Here it seems like Koz is acknowledging fault and is trying to make it up to investors by saying we'll try harder next time.

>>> Although the Tyco chief said the company believed it disclosed everything in the past, he said the company "will go to even greater lengths. <<<

Once again it sounds like Tyco is taking the blame for its disclosure practices.

>>> "We're going to do what we need to do, even if it's to hit someone over the head so they see exactly what we have buried in there," Mr. Swartz added. <<<

So there was something buried in previous reports that I missed?

>>> Mr. Kozlowski agreed the recent tumble in Tyco's stock has made all-stock deals less attractive to the company, but he said Tyco has been telling investors for months it was clear pooling transactions would soon be outlawed and it would shift to mostly cash deals. <<<

The word "outlawed" gives the impression that Tyco was doing something that was on the edge of being illegal.

>>> As for an inability to do deals the size of AMP, Mr. Kozlowski said "the number of $12 billion deals that would work for Tyco is very limited anyway." <<<

But still, this seems like a limitation.

>>> Mr. Kozlowski said Tyco already has started drawing up a list of prominent academic accounting experts who could consult on ways to improve its disclosure practices. He said the company wouldn't seek to ask this expert to give a stamp of approval, but to tell Tyco executives "maybe there's another step you could take here or there." <<<

Well, I guess the bottom line here is that the article generally comes across as though Tyco is acknowledging the accounting issues that were previously denied.

Regards - Dale



To: Y. Samuel Arai who wrote (546)11/3/1999 10:23:00 AM
From: Tatnic  Read Replies (1) | Respond to of 3770
 
That letter from the company is a good step in my opinion.
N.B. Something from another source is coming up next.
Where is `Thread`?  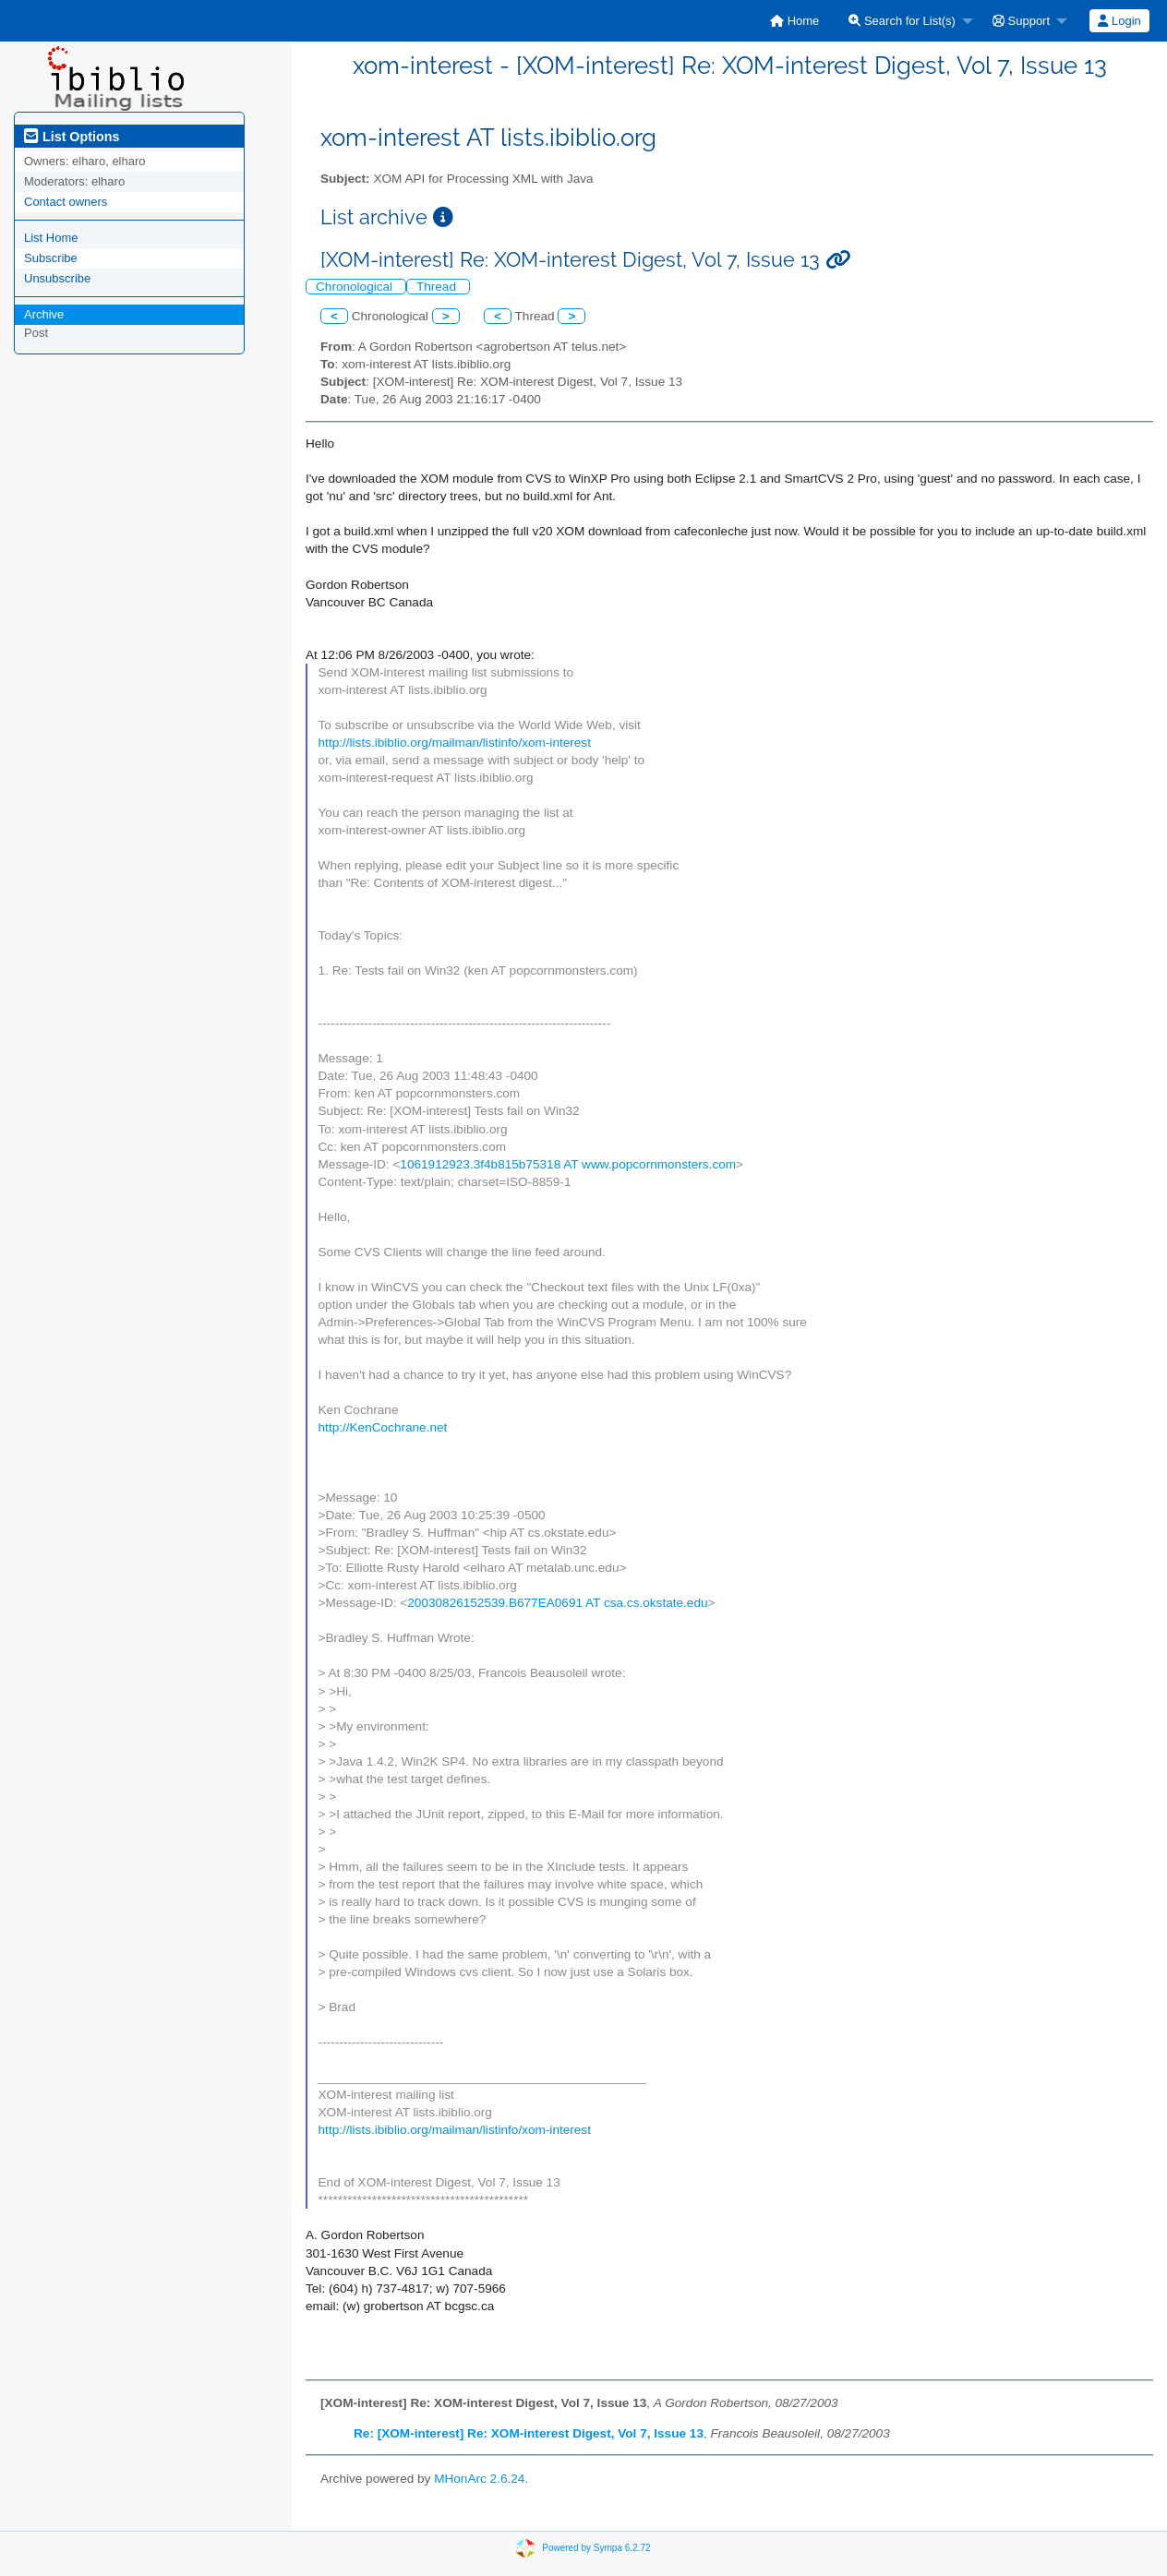 Thread is located at coordinates (438, 287).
To: Y. Samuel Arai who wrote (546)11/3/1999 1:42:00 PM
From: Chuzzlewit  Read Replies (1) | Respond to of 3770
 
Y,

Some general comments:

Some of the recent criticism of Tyco's accounting stems from pooling-of-interest acquisitions. In three instances, companies that had agreed to be acquired by Tyco slowed their revenue growth or wrote off significant assets in the final quarter before being swallowed by the conglomerate. In turn, this enabled Tyco to show greater earnings growth in later periods than it would have otherwise. No such effects occur when companies are acquired using purchase accounting. Tyco executives have acknowledged the pooling accounting practice improved comparative results, but said that was not the intent.

Accounting for mergers and acquisitions is laden with problems regardless of whether pooling or purchase accounting is used. The general problem with pooling is that the cost of the merger is swept under the rug because of the accounting fiction that the companies were always merged. While that fairy-tale evaporates under purchase accounting since the difference between the value of the assets and the purchase price is capitalized as goodwill and written off over a number of years, the accounting rules allow for additional fairy tales like being able to write-down in-process R&D as a one-time cost. As a result, virtually every acquisition made by any company, regardless of the accounting convention, results in significant distortions.

These issues are not new. Every acquisitive company uses these gimmicks and singling out Tyco is odd in my opinion. I think that the SEC needs to take a hard-nosed look at these problems.

I have been a TYC shareholder for about 12 years (my basis is about $3 because it's in my IRA account), and I continue to believe in the company. My response to these issues is to look at cash flow rather than earnings. That way you can cut through much of the mythology created by accounting conventions.

What does concern me, though, is an ethics issue with David Tice. Is it ethical if, as a money manager, you first establish a short position in a stock and then start to leak questionable criticisms to the media?